"I think that would be awesome. Some guys don't like to talk about it,' said Frazier, who is not among the leaders at third base. "If you want to be a Major Leaguer, one of your goals every year is to be an All-Star. There are no jinxes or nothing about it, you do. I think it's something to be proud of. Maybe one day it will happen, hopefully this year. That would be great."
Cincinnati, which has won eight of its last 11 games, took two of three in the series from a first-place Toronto club. There could have been a sweep of the Blue Jays had the Reds not blown an 8-0 lead on Friday for a 14-9 loss.
In the last two games, the Reds scored 15 runs while starting pitchers Cueto and Mike Leake each worked eight innings and allowed a combined two earned runs.
"It shows the resiliency that we have coming back after that crushing loss," Frazier said. "It was something we don't want to see ever again. It shows we've got the power to come back."
With his 14th quality start in 16 outings, Cueto set the right tone with three runs (one earned) and seven hits allowed. He walked one and struck out eight as he worked at least eight innings for the eighth time this season.

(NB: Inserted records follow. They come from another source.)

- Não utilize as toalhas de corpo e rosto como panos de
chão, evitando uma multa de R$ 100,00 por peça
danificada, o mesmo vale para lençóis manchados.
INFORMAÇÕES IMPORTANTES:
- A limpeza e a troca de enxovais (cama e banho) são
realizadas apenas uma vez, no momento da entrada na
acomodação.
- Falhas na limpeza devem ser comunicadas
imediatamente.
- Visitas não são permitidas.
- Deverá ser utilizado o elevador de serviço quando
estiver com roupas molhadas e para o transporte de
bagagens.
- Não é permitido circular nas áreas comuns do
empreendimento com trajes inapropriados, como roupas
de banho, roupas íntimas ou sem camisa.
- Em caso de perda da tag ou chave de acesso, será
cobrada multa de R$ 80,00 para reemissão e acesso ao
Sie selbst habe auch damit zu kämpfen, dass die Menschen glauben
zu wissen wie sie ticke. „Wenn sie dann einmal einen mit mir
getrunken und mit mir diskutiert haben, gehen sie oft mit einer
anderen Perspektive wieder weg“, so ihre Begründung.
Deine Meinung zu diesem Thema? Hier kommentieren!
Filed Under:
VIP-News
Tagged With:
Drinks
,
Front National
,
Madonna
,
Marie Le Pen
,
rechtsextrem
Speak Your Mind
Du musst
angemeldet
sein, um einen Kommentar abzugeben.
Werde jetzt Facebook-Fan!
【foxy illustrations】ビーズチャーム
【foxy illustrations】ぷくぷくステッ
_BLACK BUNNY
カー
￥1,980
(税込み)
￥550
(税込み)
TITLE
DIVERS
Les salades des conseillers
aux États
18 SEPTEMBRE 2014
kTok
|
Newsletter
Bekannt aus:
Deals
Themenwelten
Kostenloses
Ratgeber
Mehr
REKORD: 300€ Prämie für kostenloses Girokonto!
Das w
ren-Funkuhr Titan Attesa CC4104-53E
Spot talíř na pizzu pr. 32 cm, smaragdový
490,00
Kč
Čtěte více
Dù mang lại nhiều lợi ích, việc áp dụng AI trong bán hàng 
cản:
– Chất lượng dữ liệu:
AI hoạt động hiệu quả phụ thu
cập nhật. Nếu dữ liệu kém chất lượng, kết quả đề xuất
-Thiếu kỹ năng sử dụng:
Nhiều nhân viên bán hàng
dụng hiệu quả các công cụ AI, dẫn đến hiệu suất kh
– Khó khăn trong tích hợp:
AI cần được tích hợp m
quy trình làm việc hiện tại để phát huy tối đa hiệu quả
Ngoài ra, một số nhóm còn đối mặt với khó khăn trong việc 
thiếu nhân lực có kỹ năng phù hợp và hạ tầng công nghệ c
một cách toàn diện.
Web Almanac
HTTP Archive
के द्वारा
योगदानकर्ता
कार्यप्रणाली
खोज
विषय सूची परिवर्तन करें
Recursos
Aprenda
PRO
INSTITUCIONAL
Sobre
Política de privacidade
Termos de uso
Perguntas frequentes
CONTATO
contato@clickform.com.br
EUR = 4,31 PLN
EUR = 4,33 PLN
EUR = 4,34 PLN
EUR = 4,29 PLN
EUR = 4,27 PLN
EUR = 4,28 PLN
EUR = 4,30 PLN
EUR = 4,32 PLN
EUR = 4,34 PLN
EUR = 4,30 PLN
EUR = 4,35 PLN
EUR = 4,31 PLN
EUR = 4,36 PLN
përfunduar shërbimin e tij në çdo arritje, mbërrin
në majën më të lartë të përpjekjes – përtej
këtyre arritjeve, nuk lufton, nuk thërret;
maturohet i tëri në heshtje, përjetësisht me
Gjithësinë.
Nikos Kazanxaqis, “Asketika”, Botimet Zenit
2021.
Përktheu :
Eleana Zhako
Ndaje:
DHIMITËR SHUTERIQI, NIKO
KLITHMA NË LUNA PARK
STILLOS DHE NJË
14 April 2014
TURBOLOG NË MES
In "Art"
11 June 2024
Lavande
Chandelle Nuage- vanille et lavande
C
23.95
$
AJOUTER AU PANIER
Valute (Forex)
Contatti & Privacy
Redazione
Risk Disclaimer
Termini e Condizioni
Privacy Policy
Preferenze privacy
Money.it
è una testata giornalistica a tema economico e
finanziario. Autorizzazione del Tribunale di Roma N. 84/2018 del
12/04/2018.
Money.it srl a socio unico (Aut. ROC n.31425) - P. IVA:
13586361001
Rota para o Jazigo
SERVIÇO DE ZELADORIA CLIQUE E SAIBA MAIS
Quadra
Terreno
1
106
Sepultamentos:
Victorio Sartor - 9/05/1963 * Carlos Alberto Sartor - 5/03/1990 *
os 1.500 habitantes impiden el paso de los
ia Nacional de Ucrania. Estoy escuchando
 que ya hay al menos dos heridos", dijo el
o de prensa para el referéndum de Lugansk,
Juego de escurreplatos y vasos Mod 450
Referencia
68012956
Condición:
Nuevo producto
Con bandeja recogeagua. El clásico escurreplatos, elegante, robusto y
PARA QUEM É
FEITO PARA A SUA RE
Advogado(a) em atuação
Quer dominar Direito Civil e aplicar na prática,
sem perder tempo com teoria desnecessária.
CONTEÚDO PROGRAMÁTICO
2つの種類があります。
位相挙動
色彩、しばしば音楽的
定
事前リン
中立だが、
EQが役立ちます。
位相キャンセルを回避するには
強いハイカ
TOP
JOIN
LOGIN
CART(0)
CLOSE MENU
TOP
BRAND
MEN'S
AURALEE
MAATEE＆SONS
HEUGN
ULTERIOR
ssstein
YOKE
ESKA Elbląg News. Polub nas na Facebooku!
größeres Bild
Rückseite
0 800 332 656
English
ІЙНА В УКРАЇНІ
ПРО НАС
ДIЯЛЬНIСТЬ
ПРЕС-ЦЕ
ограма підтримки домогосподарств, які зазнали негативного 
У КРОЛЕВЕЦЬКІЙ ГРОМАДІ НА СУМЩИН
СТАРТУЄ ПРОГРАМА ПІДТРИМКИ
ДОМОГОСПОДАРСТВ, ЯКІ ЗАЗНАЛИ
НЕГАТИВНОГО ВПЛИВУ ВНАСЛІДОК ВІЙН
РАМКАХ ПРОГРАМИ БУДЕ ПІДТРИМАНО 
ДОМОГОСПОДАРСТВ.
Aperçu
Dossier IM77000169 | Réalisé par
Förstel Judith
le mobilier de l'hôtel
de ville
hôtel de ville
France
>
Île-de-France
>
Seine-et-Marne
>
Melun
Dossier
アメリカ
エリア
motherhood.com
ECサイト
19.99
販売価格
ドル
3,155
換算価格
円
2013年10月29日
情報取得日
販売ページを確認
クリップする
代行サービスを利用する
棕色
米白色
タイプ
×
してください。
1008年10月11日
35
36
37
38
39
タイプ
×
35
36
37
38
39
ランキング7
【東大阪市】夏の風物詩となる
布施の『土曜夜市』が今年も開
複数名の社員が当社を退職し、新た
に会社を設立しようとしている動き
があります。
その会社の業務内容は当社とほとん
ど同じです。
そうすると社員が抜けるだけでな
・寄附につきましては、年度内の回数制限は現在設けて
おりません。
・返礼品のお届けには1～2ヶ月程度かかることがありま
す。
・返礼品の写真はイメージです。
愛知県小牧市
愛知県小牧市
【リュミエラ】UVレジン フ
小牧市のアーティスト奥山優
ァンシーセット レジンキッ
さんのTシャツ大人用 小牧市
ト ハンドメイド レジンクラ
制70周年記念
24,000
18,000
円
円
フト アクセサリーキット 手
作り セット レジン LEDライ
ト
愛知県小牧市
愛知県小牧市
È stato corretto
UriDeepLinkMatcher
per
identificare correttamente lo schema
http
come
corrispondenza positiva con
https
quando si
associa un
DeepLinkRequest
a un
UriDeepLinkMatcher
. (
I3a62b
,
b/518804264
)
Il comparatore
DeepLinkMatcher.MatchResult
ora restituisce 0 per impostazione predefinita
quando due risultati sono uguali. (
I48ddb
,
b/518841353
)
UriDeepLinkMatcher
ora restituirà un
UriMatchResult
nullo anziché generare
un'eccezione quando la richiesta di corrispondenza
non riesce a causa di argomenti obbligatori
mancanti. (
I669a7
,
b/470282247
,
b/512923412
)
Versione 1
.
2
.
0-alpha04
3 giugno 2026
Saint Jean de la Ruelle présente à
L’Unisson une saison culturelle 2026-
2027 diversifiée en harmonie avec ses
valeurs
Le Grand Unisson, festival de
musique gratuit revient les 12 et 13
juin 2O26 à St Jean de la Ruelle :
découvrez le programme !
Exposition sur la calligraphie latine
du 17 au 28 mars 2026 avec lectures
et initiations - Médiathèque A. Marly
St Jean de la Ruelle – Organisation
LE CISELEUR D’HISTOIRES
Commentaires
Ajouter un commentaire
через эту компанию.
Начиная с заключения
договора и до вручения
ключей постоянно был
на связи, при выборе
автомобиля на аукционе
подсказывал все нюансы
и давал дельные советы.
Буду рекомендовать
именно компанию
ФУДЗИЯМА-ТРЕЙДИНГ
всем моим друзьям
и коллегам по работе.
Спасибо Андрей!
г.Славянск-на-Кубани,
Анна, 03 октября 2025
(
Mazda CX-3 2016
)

Cueto is 7-5 with a Major League-best 1.86 ERA and 116 innings pitched. He is second in the National League with 119 strikeouts. His chief All-Star starter competition is the Cardinals' Adam Wainwright, who is 10-3 with a 2.08 ERA in 15 starts and has his manager, Mike Matheny, leading the NL team.
"I don't think about any of those things. I continue working and let God decide what's going to happen," Cueto said through translator Tomas Vera. "I've been through this before and they did things before and haven't taken me to the game."
When asked if he was the best pitcher around, Cueto was less shy.
"I'm always going to say I'm the best pitcher. I'm never going to say somebody is better than me," Cueto replied.
A pair of Reds errors, including a fielding miscue by Cueto on a Jose Bautista bunt, led to two unearned Toronto runs in the third inning. The Reds tied the game in the fourth when Jay Bruce scored on a Brayan Pena double play and were lifted ahead for good in the pivotal fifth inning.
Cueto led the fifth off with a nicely lofted bunt past R.A. Dickey on the mound for a single. A Skip Schumaker sacrifice bunt moved Cueto to second base. Frazier then went the opposite way on a 2-0 Dickey knuckleball for a two-run homer to right field, his team-leading 17th of the season and Major League-leading eighth in June.
"That knuckleball is pretty hard to hit. I just tried to get one not necessarily hanging, but something that looks like I could hit," Frazier said. "I didn't think I even got close to get it near to the wall. Fortunately for us, it did."
The homer came with an injury scare for Cueto, who struggled to trot home and had to walk to the plate. There was relief in the dugout when it turned out to be no big deal.
"His hamstring cramped up. He was scuffling," Reds manager Bryan Price said. "I thought, 'Oh man, he's either tuckered out or there's a problem.' The trainers took him down and took a look at him and felt around. His hamstring was fine. He said he was fine and good to go."
Cueto returned to pitch, and kept Toronto scoreless in both the sixth and seventh innings. In the top of the eighth, Edwin Encarnacion lofted a 2-2 pitch into the left-field seats for a leadoff homer (his 24th) that made it a one-run game. Cueto recorded two more strikeouts in the inning, including a called strike three on Juan Francisco with his 120th and final pitch.
Rebounding from his four runs allowed in Friday's debacle, Aroldis Chapman struck out the side in the ninth for his 13th save.
"Everybody knows how hard those guys are to beat, and especially in a game like this," Pena said. "Johnny really stepped up to the challenge and he did exactly what we asked him for.
"If Johnny can be our starter in the All-Star Game, it would be awesome. … He would deserve it."